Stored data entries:
"""
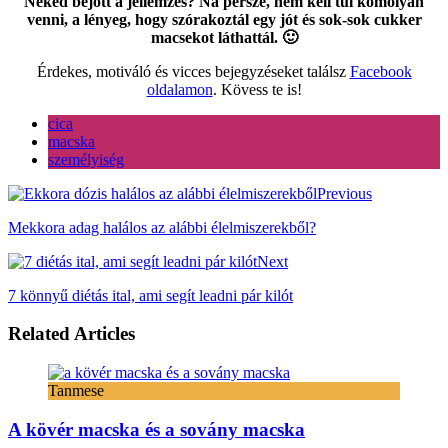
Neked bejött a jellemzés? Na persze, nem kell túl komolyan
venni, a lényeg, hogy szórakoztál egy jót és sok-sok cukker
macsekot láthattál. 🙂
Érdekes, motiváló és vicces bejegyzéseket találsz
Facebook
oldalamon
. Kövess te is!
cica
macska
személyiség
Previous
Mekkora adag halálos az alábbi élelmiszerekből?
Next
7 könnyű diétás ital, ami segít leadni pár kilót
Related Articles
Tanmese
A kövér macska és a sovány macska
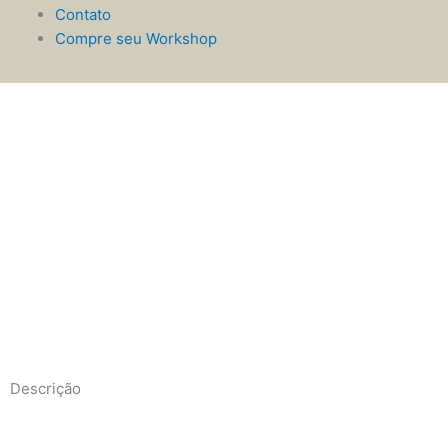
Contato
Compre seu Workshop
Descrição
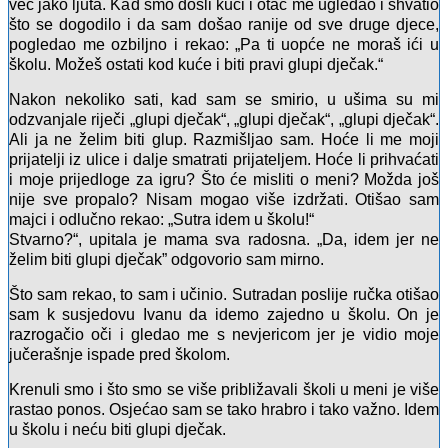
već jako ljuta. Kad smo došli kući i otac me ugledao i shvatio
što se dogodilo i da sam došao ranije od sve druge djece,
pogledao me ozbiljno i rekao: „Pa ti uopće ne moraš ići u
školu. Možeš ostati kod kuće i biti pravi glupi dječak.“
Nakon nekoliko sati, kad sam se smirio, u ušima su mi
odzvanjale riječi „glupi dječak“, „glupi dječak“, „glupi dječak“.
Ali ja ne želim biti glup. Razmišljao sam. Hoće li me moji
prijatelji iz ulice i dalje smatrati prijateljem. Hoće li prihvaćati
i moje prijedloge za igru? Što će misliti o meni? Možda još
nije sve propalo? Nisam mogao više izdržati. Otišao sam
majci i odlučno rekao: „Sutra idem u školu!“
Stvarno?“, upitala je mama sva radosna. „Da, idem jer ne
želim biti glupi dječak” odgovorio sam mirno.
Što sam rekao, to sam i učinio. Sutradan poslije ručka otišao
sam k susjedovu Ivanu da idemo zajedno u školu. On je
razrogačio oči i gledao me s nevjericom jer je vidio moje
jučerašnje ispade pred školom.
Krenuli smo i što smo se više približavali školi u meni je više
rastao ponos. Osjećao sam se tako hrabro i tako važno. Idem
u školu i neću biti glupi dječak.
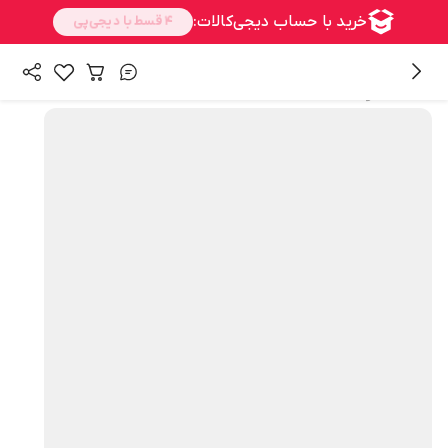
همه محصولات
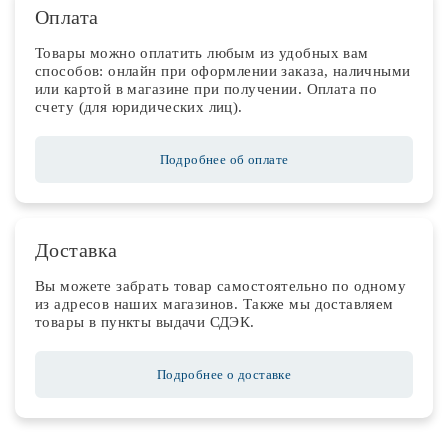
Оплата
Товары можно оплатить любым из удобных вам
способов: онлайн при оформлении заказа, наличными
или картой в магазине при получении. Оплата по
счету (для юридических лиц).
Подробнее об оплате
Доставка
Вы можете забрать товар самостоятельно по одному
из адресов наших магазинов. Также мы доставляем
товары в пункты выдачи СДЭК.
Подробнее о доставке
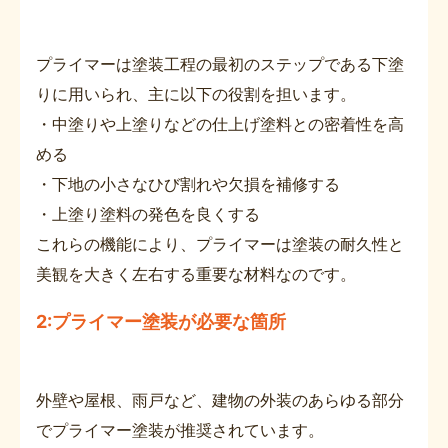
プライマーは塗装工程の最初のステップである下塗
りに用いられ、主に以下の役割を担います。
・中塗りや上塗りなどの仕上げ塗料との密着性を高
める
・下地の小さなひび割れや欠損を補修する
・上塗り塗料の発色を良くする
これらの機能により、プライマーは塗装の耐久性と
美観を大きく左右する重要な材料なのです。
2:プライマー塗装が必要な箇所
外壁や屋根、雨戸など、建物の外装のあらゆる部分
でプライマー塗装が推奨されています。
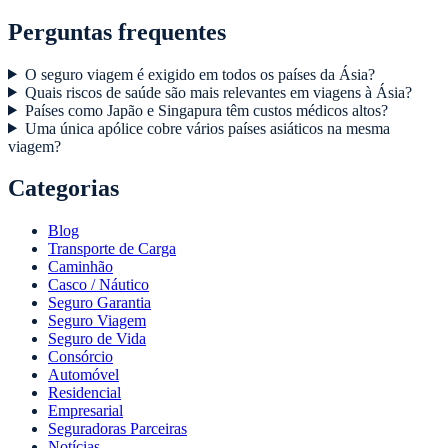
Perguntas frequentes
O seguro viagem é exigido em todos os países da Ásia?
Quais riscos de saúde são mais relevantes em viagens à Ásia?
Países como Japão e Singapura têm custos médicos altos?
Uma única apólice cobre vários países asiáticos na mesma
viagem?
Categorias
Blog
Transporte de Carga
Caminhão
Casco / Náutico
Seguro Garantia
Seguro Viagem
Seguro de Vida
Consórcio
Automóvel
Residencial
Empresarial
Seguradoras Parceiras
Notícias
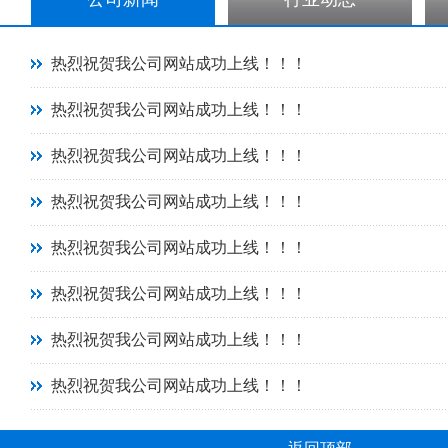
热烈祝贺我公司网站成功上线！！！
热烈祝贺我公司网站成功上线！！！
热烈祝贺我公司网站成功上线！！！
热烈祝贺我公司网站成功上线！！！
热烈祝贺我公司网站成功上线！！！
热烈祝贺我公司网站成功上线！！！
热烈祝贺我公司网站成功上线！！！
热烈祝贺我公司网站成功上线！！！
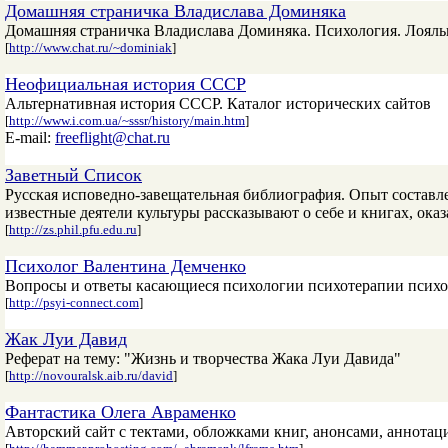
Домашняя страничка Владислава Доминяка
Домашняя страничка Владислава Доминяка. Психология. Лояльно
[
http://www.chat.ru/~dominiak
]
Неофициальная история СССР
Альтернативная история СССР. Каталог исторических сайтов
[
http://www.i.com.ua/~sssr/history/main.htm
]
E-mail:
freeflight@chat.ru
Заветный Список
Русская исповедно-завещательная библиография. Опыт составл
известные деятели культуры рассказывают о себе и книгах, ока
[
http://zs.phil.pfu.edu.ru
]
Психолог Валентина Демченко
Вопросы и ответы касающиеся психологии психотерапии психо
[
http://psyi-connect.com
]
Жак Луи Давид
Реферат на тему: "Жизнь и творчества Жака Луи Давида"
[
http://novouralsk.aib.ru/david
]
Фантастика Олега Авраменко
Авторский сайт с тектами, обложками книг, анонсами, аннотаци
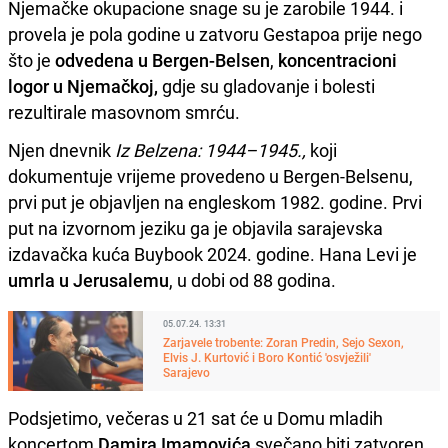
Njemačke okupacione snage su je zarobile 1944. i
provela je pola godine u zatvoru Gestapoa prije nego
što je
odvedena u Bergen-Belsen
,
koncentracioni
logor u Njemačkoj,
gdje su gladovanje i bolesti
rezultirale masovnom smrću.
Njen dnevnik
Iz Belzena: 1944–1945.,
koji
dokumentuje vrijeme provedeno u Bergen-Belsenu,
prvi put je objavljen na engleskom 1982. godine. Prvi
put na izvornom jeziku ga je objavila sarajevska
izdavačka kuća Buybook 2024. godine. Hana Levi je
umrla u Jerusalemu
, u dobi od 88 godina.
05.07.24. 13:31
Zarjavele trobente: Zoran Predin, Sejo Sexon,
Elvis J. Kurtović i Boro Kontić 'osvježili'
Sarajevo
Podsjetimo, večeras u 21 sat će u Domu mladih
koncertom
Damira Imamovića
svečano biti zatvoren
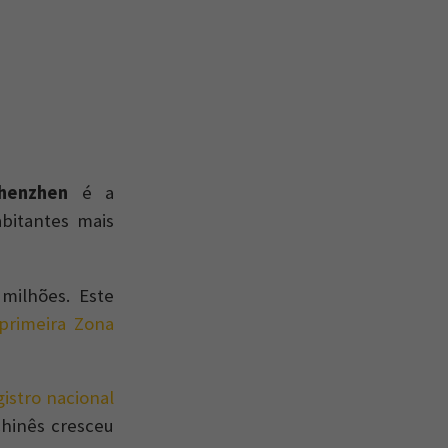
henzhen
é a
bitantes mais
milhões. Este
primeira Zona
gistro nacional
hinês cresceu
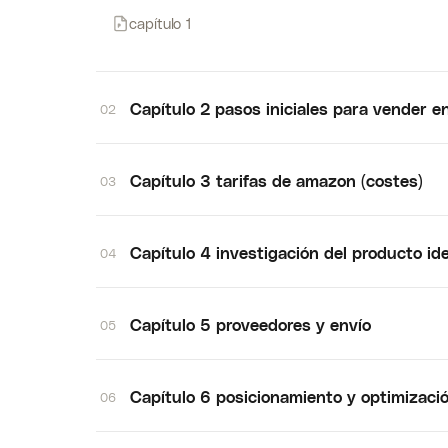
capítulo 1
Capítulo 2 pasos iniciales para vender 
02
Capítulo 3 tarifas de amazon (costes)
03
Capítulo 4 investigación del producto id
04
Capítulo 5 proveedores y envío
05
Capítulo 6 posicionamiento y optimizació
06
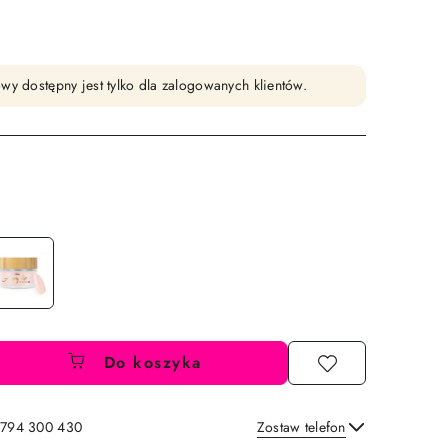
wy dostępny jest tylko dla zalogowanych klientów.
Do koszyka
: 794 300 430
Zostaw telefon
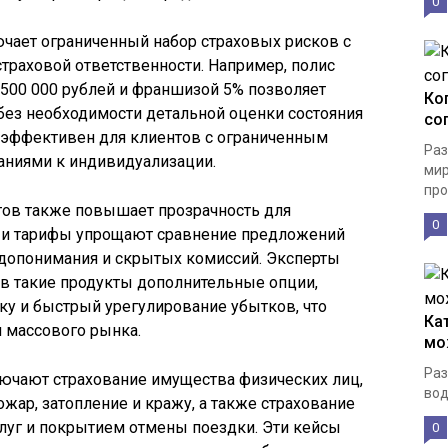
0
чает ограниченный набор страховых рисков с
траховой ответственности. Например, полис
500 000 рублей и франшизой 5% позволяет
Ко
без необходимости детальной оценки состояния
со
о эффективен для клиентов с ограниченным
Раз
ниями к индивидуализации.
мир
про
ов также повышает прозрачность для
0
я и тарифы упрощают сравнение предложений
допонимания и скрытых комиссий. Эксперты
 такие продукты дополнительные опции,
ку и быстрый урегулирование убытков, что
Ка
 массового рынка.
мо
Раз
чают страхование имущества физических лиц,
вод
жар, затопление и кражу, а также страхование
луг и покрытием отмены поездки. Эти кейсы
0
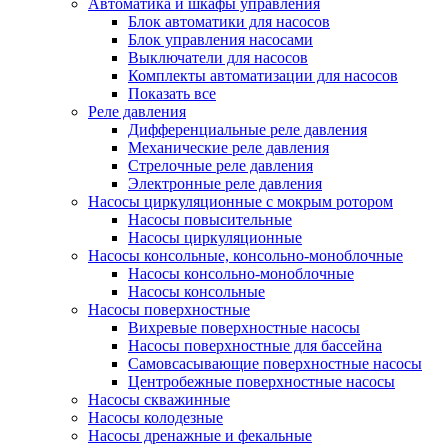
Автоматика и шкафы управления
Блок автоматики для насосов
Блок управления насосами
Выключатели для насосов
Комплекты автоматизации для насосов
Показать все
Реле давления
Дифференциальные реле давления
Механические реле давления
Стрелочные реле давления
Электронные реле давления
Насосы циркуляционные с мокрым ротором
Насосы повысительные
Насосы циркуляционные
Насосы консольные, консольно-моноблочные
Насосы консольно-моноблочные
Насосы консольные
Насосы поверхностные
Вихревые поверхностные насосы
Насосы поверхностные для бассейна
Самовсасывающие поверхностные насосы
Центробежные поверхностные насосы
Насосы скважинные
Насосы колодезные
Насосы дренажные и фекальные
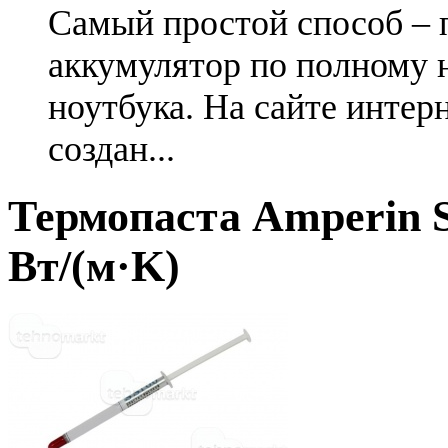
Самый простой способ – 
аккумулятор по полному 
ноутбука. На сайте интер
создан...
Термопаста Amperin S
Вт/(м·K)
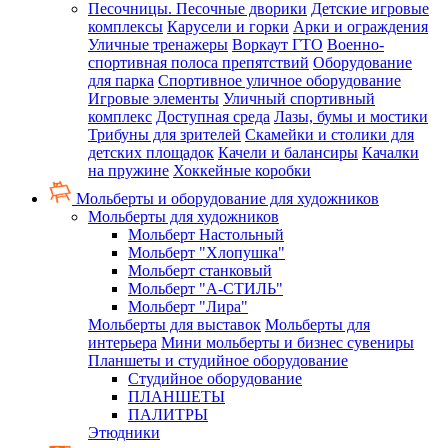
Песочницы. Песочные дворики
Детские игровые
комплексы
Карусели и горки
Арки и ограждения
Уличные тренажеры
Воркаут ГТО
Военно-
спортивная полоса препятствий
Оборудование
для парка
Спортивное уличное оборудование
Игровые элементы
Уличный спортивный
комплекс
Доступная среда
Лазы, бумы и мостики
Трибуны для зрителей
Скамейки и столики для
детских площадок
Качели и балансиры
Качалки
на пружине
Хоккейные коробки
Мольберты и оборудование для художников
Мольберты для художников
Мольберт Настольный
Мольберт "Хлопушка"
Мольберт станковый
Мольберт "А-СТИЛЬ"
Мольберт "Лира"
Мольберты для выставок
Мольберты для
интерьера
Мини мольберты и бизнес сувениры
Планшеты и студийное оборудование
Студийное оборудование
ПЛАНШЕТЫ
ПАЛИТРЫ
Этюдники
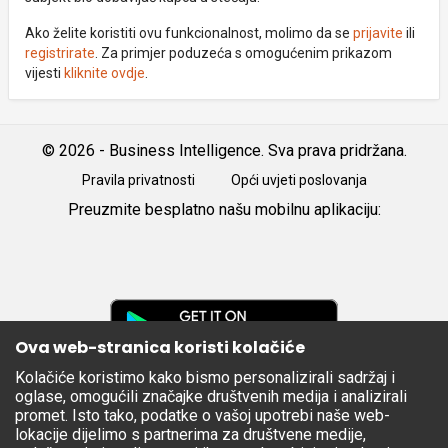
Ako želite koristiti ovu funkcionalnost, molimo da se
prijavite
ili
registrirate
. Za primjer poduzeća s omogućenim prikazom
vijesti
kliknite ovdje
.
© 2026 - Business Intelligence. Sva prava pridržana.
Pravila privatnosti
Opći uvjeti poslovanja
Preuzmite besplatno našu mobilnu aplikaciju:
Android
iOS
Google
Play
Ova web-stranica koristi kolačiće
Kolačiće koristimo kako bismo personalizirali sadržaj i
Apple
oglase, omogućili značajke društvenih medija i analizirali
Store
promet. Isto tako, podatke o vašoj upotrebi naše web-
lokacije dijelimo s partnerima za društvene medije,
"""
PROBLEM STATEMENT:
Output exactly the lines above, from the line with "Трибуны для зрителей" to the line with "Sva prava pridržana.", both included; skip the pictures.

RESULT FOR THIS TASK:
Трибуны для зрителей
Скамейки и столики для
детских площадок
Качели и балансиры
Качалки
на пружине
Хоккейные коробки
Мольберты и оборудование для художников
Мольберты для художников
Мольберт Настольный
Мольберт "Хлопушка"
Мольберт станковый
Мольберт "А-СТИЛЬ"
Мольберт "Лира"
Мольберты для выставок
Мольберты для
интерьера
Мини мольберты и бизнес сувениры
Планшеты и студийное оборудование
Студийное оборудование
ПЛАНШЕТЫ
ПАЛИТРЫ
Этюдники
Ako želite koristiti ovu funkcionalnost, molimo da se
prijavite
ili
registrirate
. Za primjer poduzeća s omogućenim prikazom
vijesti
kliknite ovdje
.
© 2026 - Business Intelligence. Sva prava pridržana.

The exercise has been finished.